Laurent Chouinard <laurent.chouinard@xxxxxxxxxxx> · Tue, 18 Feb 2014 08:12:33 -0500

Hi everyone,

We’ve been using 3.3.2 for a while, and recently started to migrate to 3.4.2. We run on platform CentOS 6.5 for 3.4.2 (while 3.3.2 were installed on CentOS 6.4)

Recently, we’ve have a very scary condition happen and we do not know exactly the cause of it.

We have a 3 nodes cluster with a replication factor of 3. Each node has one brick, which is made out of one RAID0 volume, comprised of multiple SSDs.

Following some read/write errors, nodes 2 and 3 have completely locked. Nothing could be done physically (nothing on the screen, nothing by SSH), physical power cycle had to be done. Node 1 was still accessible, but its fuse client rejected most if not all reads and writes.

Has anyone experienced something similar? 

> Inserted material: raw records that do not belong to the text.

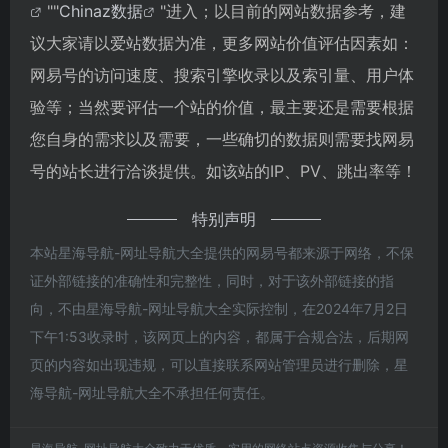
""
Chinaz数据
"进入；以目前的网站数据参考，建
议大家请以爱站数据为准，更多网站价值评估因素如：
网易号的访问速度、搜索引擎收录以及索引量、用户体
验等；当然要评估一个站的价值，最主要还是需要根据
您自身的需求以及需要，一些确切的数据则需要找网易
号的站长进行洽谈提供。如该站的IP、PV、跳出率等！
特别声明
本站星海导航-网址导航大全提供的网易号都来源于网络，不保
证外部链接的准确性和完整性，同时，对于该外部链接的指
向，不由星海导航-网址导航大全实际控制，在2024年7月2日
下午1:53收录时，该网页上的内容，都属于合规合法，后期网
页的内容如出现违规，可以直接联系网站管理员进行删除，星
海导航-网址导航大全不承担任何责任。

Before the system freeze, the last thing the kernel seemed to be doing is killing HTTPD threads (INFO: task httpd:7910 blocked for more than 120 seconds.)  End-users talk to Apache in order to read/write from the Gluster volume, so it seems a simple case of “something wrong” with gluster which locks read/writes, and eventually the kernel kills them.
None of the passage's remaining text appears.